Darker regions consume less power, and black regions consume almost
no power.
[0034] OLED-based display components, which are one type of
direct-light-emitting-material-based ("DLEMB") display components,
have only recently become commercially available in sizes, and at
costs, suitable for use in the main display component of a handheld
PC or other information-displaying electronic appliance. Therefore,
the power-consumption characteristics of DLEMB display components
have, as yet, not been exploited in the design of handheld PCs and
other electronic, information-displaying appliances. By decreasing
the time-averaged area of the display screen that is illuminated
for the display of textual and graphical information, for example,
the power consumption of a DLEMB display component can be
correspondingly decreased. In other words, as the percentage of
time that any given region of a DLEMB display component emits light
is decreased with respect to the total time DLEMB-display-component
operation, the time-averaged power consumption for that region
decreases. As discussed above, a similar strategy would, in
general, provide no decreased power consumption for a traditional
TFT AM LCD display component, and may actually increase power
consumption.
[0035] FIGS. 9A-F illustrate power-consumption-decreasing methods
that represent embodiments of the present invention. FIG. 9A shows
a simple graphic displayed on a DLEMB display component. The
graphic shown in FIG. 9A includes a large font display of the word
"stardust" 902, a stylized upper border region 904, and a similar,
stylized lower border region 906. Most of the graphical display
consists of a white background, such as the white background
commonly employed for many PC-based applications, including
Microsoft.RTM. Word. As discussed above, for a DLEMB display
component, the power consumed in displaying the graphical image
shown in FIG. 9A is relatively high. One approach to decreasing the
power consumption for displaying a graphic containing the same
information, shown in FIG. 9B, is to replace the stylized upper and
lower borders (904 and 906 in FIG. 9A) with darkened borders 908
and 910, respectively. No information is lost in this
transformation. For example, the Microsoft.RTM. XP operating system
allows for configuration of the colors or standard display
features, such as window borders, backgrounds, and other standard
display features. If Windows.RTM. XP is configured to use dark
window borders, backgrounds, and other display features, the power
consumption for displaying the features may be significantly
decreased.
[0036] FIG. 9C illustrates another power-consumption-decreasing
method for displaying the graphic shown in FIG. 9A. In FIG. 9C,
dark and light regions of the image have been reversed. In other
words, FIG. 9C is a negative image, with respect to color, of the
original graphical image shown in FIG. 9A. The text 912 and upper
and lower stylized borders 914 and 916 in the negative image are
identical, in shape, form, and information content, to the
corresponding text 902 and borders 904 and 906 in the original
graphic shown in FIG. 9A. However, because the bulk of the screen
area is dark, in the negative image shown in FIG. 9C, the power
consumption for displaying the negative image shown in FIG. 9C is a
small fraction of the power consumption needed to display the
original image shown in FIG. 9A. Again, Windows.RTM. XP and other
operating systems allow for configuration of foreground and
background colors.
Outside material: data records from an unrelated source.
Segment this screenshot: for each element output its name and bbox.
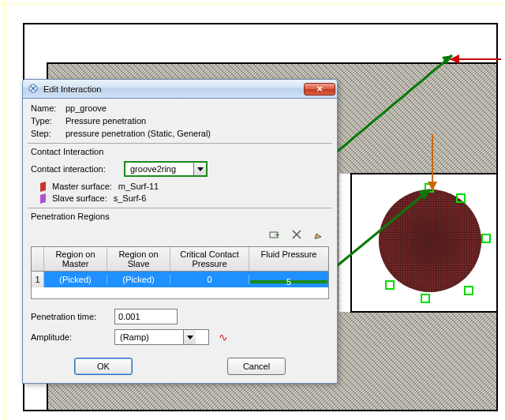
svg-text:+: + bbox=[275, 230, 279, 239]
contact-interaction-label: Contact interaction: bbox=[31, 164, 119, 174]
load-arrow-red bbox=[442, 47, 505, 71]
master-surface-icon bbox=[40, 182, 46, 192]
master-surface-value: m_Surf-11 bbox=[118, 182, 159, 191]
chevron-down-icon bbox=[197, 167, 204, 171]
close-button[interactable]: ✕ bbox=[304, 83, 335, 96]
svg-marker-8 bbox=[428, 182, 437, 191]
selection-marker bbox=[421, 294, 430, 303]
type-value: Pressure penetration bbox=[65, 116, 146, 126]
col-slave: Region on Slave bbox=[107, 247, 170, 271]
edit-interaction-dialog: Edit Interaction ✕ Name:pp_groove Type:P… bbox=[22, 79, 338, 384]
slave-surface-value: s_Surf-6 bbox=[114, 193, 147, 203]
dialog-titlebar[interactable]: Edit Interaction ✕ bbox=[23, 80, 337, 99]
add-row-button[interactable]: + bbox=[267, 227, 282, 242]
cell-critical-pressure[interactable]: 0 bbox=[170, 275, 249, 284]
contact-interaction-dropdown[interactable]: groove2ring bbox=[124, 161, 208, 177]
cell-slave[interactable]: (Picked) bbox=[107, 275, 170, 284]
table-header: Region on Master Region on Slave Critica… bbox=[32, 247, 328, 272]
type-label: Type: bbox=[31, 116, 61, 126]
cell-master[interactable]: (Picked) bbox=[44, 275, 107, 284]
regions-table[interactable]: Region on Master Region on Slave Critica… bbox=[31, 246, 329, 299]
amplitude-value: (Ramp) bbox=[115, 330, 183, 344]
dialog-title: Edit Interaction bbox=[43, 84, 299, 94]
cancel-button[interactable]: Cancel bbox=[227, 358, 286, 375]
amplitude-create-icon[interactable]: ∿ bbox=[219, 331, 228, 343]
ring-part bbox=[379, 189, 481, 292]
selection-marker bbox=[456, 193, 466, 203]
delete-row-button[interactable] bbox=[290, 227, 304, 242]
col-master: Region on Master bbox=[44, 247, 107, 271]
ok-button[interactable]: OK bbox=[74, 358, 133, 375]
edit-row-button[interactable] bbox=[312, 227, 326, 242]
svg-rect-1 bbox=[24, 24, 497, 63]
penetration-regions-heading: Penetration Regions bbox=[31, 212, 329, 221]
slave-surface-icon bbox=[40, 193, 46, 204]
chevron-down-icon bbox=[187, 336, 193, 339]
selection-marker bbox=[385, 280, 395, 290]
master-surface-label: Master surface: bbox=[52, 182, 112, 191]
app-icon bbox=[28, 83, 39, 96]
step-label: Step: bbox=[31, 129, 61, 138]
dropdown-button[interactable] bbox=[183, 330, 196, 344]
amplitude-label: Amplitude: bbox=[31, 332, 110, 342]
step-value: pressure penetration (Static, General) bbox=[65, 129, 211, 138]
row-index: 1 bbox=[32, 272, 44, 287]
selection-marker bbox=[464, 286, 473, 295]
load-arrow-orange bbox=[425, 134, 440, 197]
col-critical-pressure: Critical Contact Pressure bbox=[170, 247, 249, 271]
name-value: pp_groove bbox=[65, 103, 107, 113]
amplitude-dropdown[interactable]: (Ramp) bbox=[114, 329, 209, 345]
penetration-time-input[interactable]: 0.001 bbox=[114, 309, 178, 324]
selection-marker bbox=[481, 234, 491, 243]
name-label: Name: bbox=[31, 103, 61, 113]
slave-surface-label: Slave surface: bbox=[52, 193, 107, 203]
contact-interaction-heading: Contact Interaction bbox=[31, 147, 329, 156]
dropdown-button[interactable] bbox=[193, 163, 206, 175]
penetration-time-label: Penetration time: bbox=[31, 312, 110, 321]
svg-marker-6 bbox=[450, 54, 459, 64]
contact-interaction-value: groove2ring bbox=[125, 163, 193, 175]
table-row[interactable]: 1 (Picked) (Picked) 0 5 bbox=[32, 272, 328, 287]
col-fluid-pressure: Fluid Pressure bbox=[249, 247, 328, 271]
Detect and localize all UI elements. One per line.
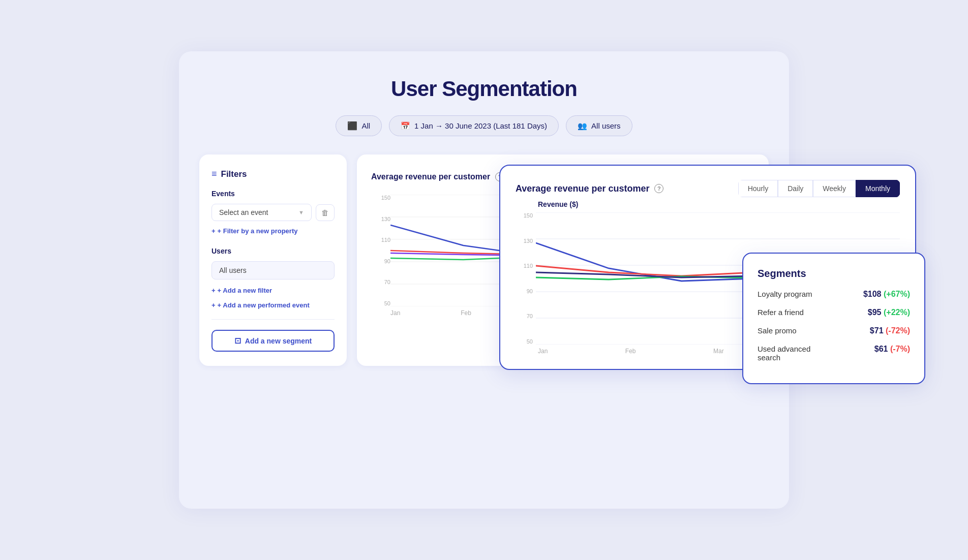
chevron-down-icon: ▼ (298, 209, 304, 215)
add-segment-button[interactable]: ⊡ Add a new segment (211, 330, 335, 352)
fg-tab-weekly[interactable]: Weekly (813, 180, 856, 197)
bg-chart-title: Average revenue per customer ? (371, 172, 504, 181)
fg-chart-header: Average revenue per customer ? Hourly Da… (516, 180, 900, 197)
users-input[interactable] (211, 261, 335, 279)
filters-header: ≡ Filters (211, 169, 335, 179)
calendar-icon: 📅 (401, 121, 410, 131)
plus-icon: + (211, 227, 216, 235)
fg-time-tabs: Hourly Daily Weekly Monthly (738, 180, 900, 197)
top-filters-row: ⬛ All 📅 1 Jan → 30 June 2023 (Last 181 D… (199, 115, 769, 136)
fg-tab-hourly[interactable]: Hourly (738, 180, 778, 197)
fg-tab-monthly[interactable]: Monthly (856, 180, 900, 197)
add-property-link[interactable]: + + Filter by a new property (211, 227, 335, 235)
main-container: User Segmentation ⬛ All 📅 1 Jan → 30 Jun… (179, 51, 789, 509)
segment-row-3: Sale promo $71 (-72%) (758, 326, 910, 335)
add-filter-link[interactable]: + + Add a new filter (211, 287, 335, 294)
event-select-row: Select an event ▼ 🗑 (211, 204, 335, 221)
fg-tab-daily[interactable]: Daily (778, 180, 813, 197)
bg-y-axis: 150 130 110 90 70 50 (371, 195, 390, 306)
plus-icon-3: + (211, 301, 216, 309)
monitor-icon: ⬛ (347, 121, 357, 131)
users-section: Users + + Add a new filter + + Add a new… (211, 247, 335, 309)
users-icon: 👥 (578, 121, 587, 131)
fg-y-axis: 150 130 110 90 70 50 (516, 212, 536, 345)
segments-title: Segments (758, 268, 910, 279)
events-section: Events Select an event ▼ 🗑 + + Filter by… (211, 190, 335, 235)
sidebar-divider (211, 319, 335, 320)
segment-row-4: Used advanced search $61 (-7%) (758, 345, 910, 362)
content-area: ≡ Filters Events Select an event ▼ 🗑 + + (199, 154, 769, 366)
trash-icon: 🗑 (321, 208, 329, 217)
plus-icon-2: + (211, 287, 216, 294)
add-event-link[interactable]: + + Add a new performed event (211, 301, 335, 309)
sidebar: ≡ Filters Events Select an event ▼ 🗑 + + (199, 154, 347, 366)
chart-card-foreground: Average revenue per customer ? Hourly Da… (499, 165, 916, 370)
segment-icon: ⊡ (234, 336, 241, 346)
filter-date[interactable]: 📅 1 Jan → 30 June 2023 (Last 181 Days) (389, 115, 559, 136)
delete-event-button[interactable]: 🗑 (316, 204, 335, 221)
revenue-label: Revenue ($) (538, 200, 900, 208)
segment-row-1: Loyalty program $108 (+67%) (758, 290, 910, 299)
fg-chart-title: Average revenue per customer ? (516, 183, 663, 194)
filter-all[interactable]: ⬛ All (336, 115, 382, 136)
page-title: User Segmentation (199, 77, 769, 101)
segments-popup: Segments Loyalty program $108 (+67%) Ref… (742, 253, 925, 384)
segment-row-2: Refer a friend $95 (+22%) (758, 308, 910, 317)
filter-users[interactable]: 👥 All users (566, 115, 632, 136)
event-select[interactable]: Select an event ▼ (211, 204, 312, 221)
chart-area-background: Average revenue per customer ? Hourly Da… (357, 154, 769, 366)
filter-icon: ≡ (211, 169, 217, 179)
fg-help-icon[interactable]: ? (654, 184, 663, 193)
For example, Windows.RTM. XP can be configured
so that the Microsoft.RTM. Word application displays text as white
characters on a black background. When configuration through an
operating system is not possible, manipulation of the display
hardware and display firmware may be used to achieve the same
effect.
[0037] An even less-power-consuming version of the original
graphic, shown in FIG. 9A, is shown in FIG. 9D. In this version,
the foreground/background coloration has been reversed, as in FIG.
9C, and the stylized upper and lower borders (904 and 906 in FIG.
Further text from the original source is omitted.